Formé dans les années 1960 en apprentissage chez un carrossier industriel strasbourgeois, après avoir exploité une affaire de réparation d'automobiles dans le nord de l'Alsace et vendu des motos de cross Husqvarna, Hubert Haberbusch s'est installé à Strasbourg en 1989. Fasciné par les collections du Musée national de l'automobile à Mulhouse, il est aussi devenu vice-président de la Fédération française des véhicules d'époque, en charge des métiers et des formations. En 2010, il s'est trouvé embarqué "par hasard" à l'exposition universelle de Shanghai. Les conservateurs d'un musée de l'auto local, en manque d'expertise sur leurs collections européennes, ont voulu l'embaucher. Il a refusé le job en Chine, privilégiant les contacts avec ses clients en Alsace, parfois en Suisse ou en Belgique. L'un d'eux, monomaniaque, a rassemblé tous les millésimes des Traction 15 en version anglaise (volant à droite). Un autre lui a commandé une réplique de la Renault 4 CV de son enfance, sous forme d'exercice de style en aluminium brut. Récemment, le ministère de la Culture lui a confié la restauration d'une Panhard 1936, en piteux état, pour le musée du Château de Compiègne.

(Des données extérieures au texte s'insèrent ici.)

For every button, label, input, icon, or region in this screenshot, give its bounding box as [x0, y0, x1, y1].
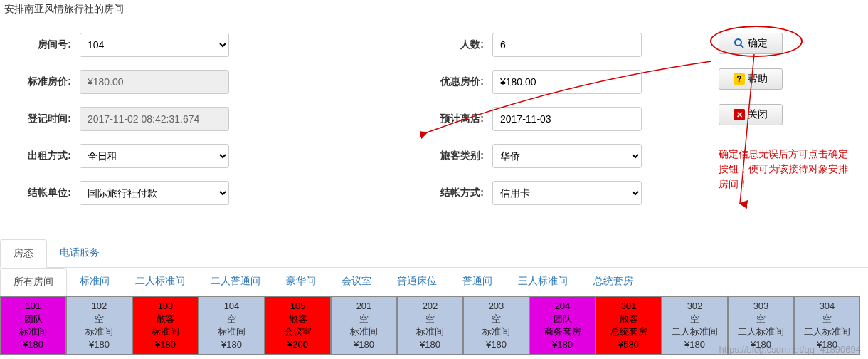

"Parfois, les clients sont fous avec leurs jouets d'adultes. Ici, il n'y a pas de spéculateurs. Je flaire tout de suite les propriétaires qui voudraient réaliser une opération financière. Ils peuvent aller voir ailleurs", promet Hubert Haberbusch, qui se vante de ne posséder aucune voiture de collection.

A 67 ans, le créateur de l'atelier HH Services passera la main cet automne à deux de ses salariés. Les repreneurs, Romain Gougenot et Isaak Rensing, sont trentenaires. Ils ont intégré l'entreprise strasbourgeoise depuis une dizaine d'années. Rien ou presque ne devrait changer avec les nouveaux propriétaires, qui reprennent une affaire saine et pourront même s'offrir le luxe de choisir leurs clients. "On n'a pas eu besoin de s'endetter pour racheter l'entreprise. On a seulement réduit le capital", explique Romain, dont le profil commercial semble compléter le savoir-faire manuel d'Isaak, plus discret. Retiré des affaires, Hubert Haberbusch aimerait s'impliquer davantage dans ses relations avec les musées.